Kruoksaban should be used with caution in patients with moderate renal impairment (CrCl 30-49 ml/min) receiving concomitant drugs that may lead to an increase in rivaroxaban plasma concentration (see section “Drug Interactions”).
Kruoksaban is not recommended for use in children and adolescents with moderate or severe renal impairment (GFR <50 ml/min/1.73 m2) due to lack of clinical data.
Drug interactions
The use of rivaroxaban is not recommended in patients receiving concomitant systemic treatment with azole antifungal agents (such as ketoconazole, itraconazole, voriconazole and posaconazole) or HIV protease inhibitors (e.g., ritonavir). These drugs are potent inhibitors of CYP3A4 and P-glycoprotein. Thus, these drugs may increase the plasma concentration of rivaroxaban to clinically significant levels (on average 2.6-fold), which may lead to an increased risk of bleeding (see section “Drug Interactions”).
There are no clinical data on concomitant systemic treatment of children with potent inhibitors of both CYP3A4 and P-glycoprotein (see section “Drug Interactions”).
Caution should be exercised if the patient is simultaneously receiving drugs that affect hemostasis, such as NSAIDs, acetylsalicylic acid and platelet aggregation inhibitors or selective serotonin reuptake inhibitors (SSRIs) and serotonin and norepinephrine reuptake inhibitors (SNRIs).
In patients at risk of GI ulceration, appropriate prophylactic treatment may be prescribed (see section “Drug Interactions”).
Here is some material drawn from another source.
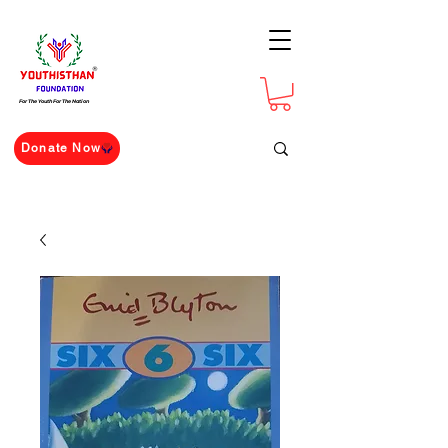
For The Youth For The Nation
Donate Now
Other risk factors for bleeding
Rivaroxaban, like other antithrombotic agents, should be used with caution when treating patients with an increased risk of bleeding, including:
- Congenital or acquired bleeding tendency;
- Uncontrolled severe arterial hypertension;
- Other GI diseases without active ulceration that may potentially lead to bleeding complications (e.g., inflammatory bowel disease, esophagitis, gastritis and gastroesophageal reflux disease);
- Vascular retinopathy;
- Bronchiectasis or history of pulmonary hemorrhage.
Patients with cancer
Patients with a malignant disease may simultaneously be at higher risk of both bleeding and thrombosis. The individual benefit of antithrombotic therapy should be weighed against the risk of bleeding in patients with active cancer depending on tumor location, anticancer therapy and disease stage. Tumors located in the gastrointestinal or genitourinary tract were associated with an increased risk of bleeding during rivaroxaban therapy. The use of rivaroxaban in patients with malignant neoplasms and a high risk of bleeding is contraindicated (see section “Contraindications”).
Patients with prosthetic heart valves
Rivaroxaban is not recommended for thrombosis prophylaxis in patients who have undergone recent transcatheter aortic valve replacement. The safety and efficacy of rivaroxaban have not been studied in patients with prosthetic heart valves; therefore, there are no data to confirm that the use of rivaroxaban provides adequate anticoagulant effect in this patient population. Treatment of such patients with Kruoksaban is not recommended.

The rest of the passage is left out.